Optogenetic investigation of neural circuits underlying reward seeking Jay Demas, Physics and Biology; Shelly Dickinson, Psychology; Stefan Lemke ’14
The neural underpinnings of complex psychiatric disorders, such as drug and alcohol addiction, are thought to involve maladaptive circuits in regions of the brain that mediate reward-seeking behaviors. While a basic anatomical understanding of these areas exists, what is less understood is exactly how excitement or inhibition of a specific neuron population in turn excites or inhibits other populations of neurons, and ultimately affects behavior. Investigating these relationships may provide insights into how current treatments of addiction function, as well as motivate the production of new treatments. Lemke, Dickinson, and Demas propose to use a new approach based on optogenetics, a recently developed suite of molecular tools that enables neuroscientists to turn activity on or off in specific neurons using only light, to probe the functional connectivity of the brain’s reward circuitry.
Am I From Mars? International Relations for an Afghan Child Tony Lott, Political Science; Mirwais Wakil ’15
International relations texts are written from a perspective that allows for a comprehensive understanding of international law, institutions, and organizations, and an analytic framework based on power, the distribution of power, and constraints on power. However, these texts never speak to international relations through the eyes of individuals. Wakil and Lott ask whether it is possible to re-examine international relations through the eyes of individuals affected by war, power, statecraft, and international law. They will present the results of their investigation at a professional conference in the summer of 2014 and seek to publish the findings of this study as a book manuscript.

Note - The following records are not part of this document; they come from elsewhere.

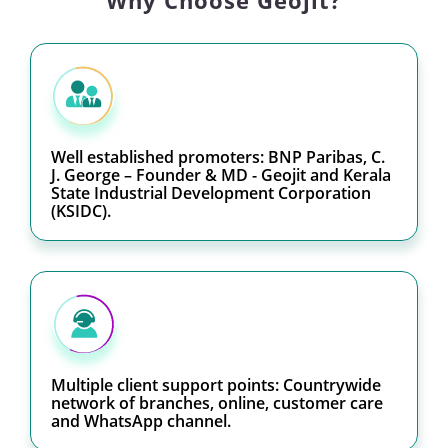
Why Choose Geojit?
Well established promoters: BNP Paribas, C.
J. George – Founder & MD - Geojit and Kerala
State Industrial Development Corporation
(KSIDC).
Multiple client support points: Countrywide
network of branches, online, customer care
and WhatsApp channel.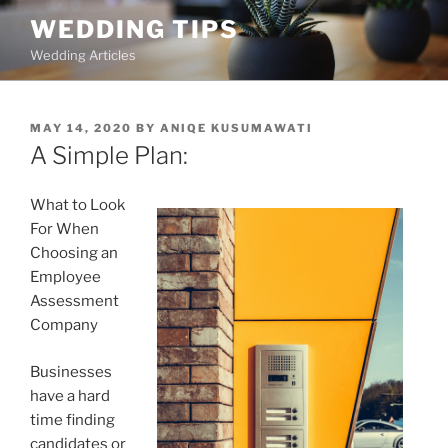
Skip
WEDDING TIPS
to
Wedding Articles
content
POSTED
MAY 14, 2020
BY
ANIQE KUSUMAWATI
ON
A Simple Plan:
What to Look
For When
Choosing an
Employee
Assessment
Company
Businesses
have a hard
time finding
candidates or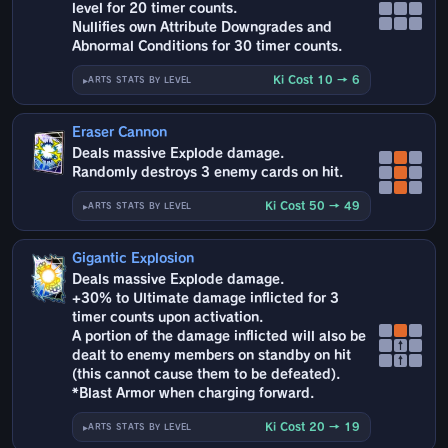
level for 20 timer counts.
Nullifies own Attribute Downgrades and
Abnormal Conditions for 30 timer counts.
Ki Cost 10 → 6
ARTS STATS BY LEVEL
Eraser Cannon
Deals massive Explode damage.
Randomly destroys 3 enemy cards on hit.
Ki Cost 50 → 49
ARTS STATS BY LEVEL
Gigantic Explosion
Deals massive Explode damage.
+30% to Ultimate damage inflicted for 3
timer counts upon activation.
A portion of the damage inflicted will also be
↑
dealt to enemy members on standby on hit
↑
(this cannot cause them to be defeated).
*Blast Armor when charging forward.
Ki Cost 20 → 19
ARTS STATS BY LEVEL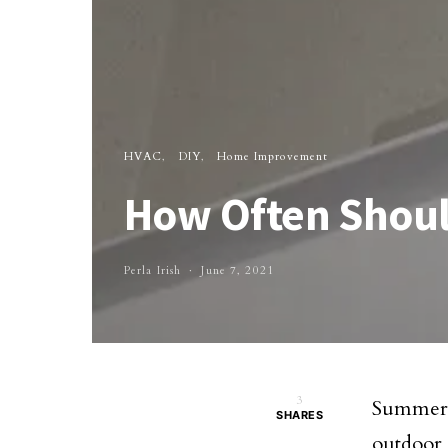
HVAC
DIY
Home Improvement
How Often Should
Perla Irish
June 7, 2021
3
Summer 
SHARES
outdoor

Multicultural LGBT Youth: An ebook Anthology Nancy Aarsvold, Instructional Technology; Maria Kelly, Education; Josiah Mosqueda ’15
This project aims to produce an ebook anthology based on submissions from and interviews of multicultural LGBT students aged 18-25. This anthology continues the work of an Interim independent study project that identified the need for the development and/or collection of resources for Twin Cities area schools to share with students and families, especially at the middle school level. The primary work of this project is to create a resource that will help foster greater awareness of the unique multicultural experience of the LGBT community around the Twin Cities.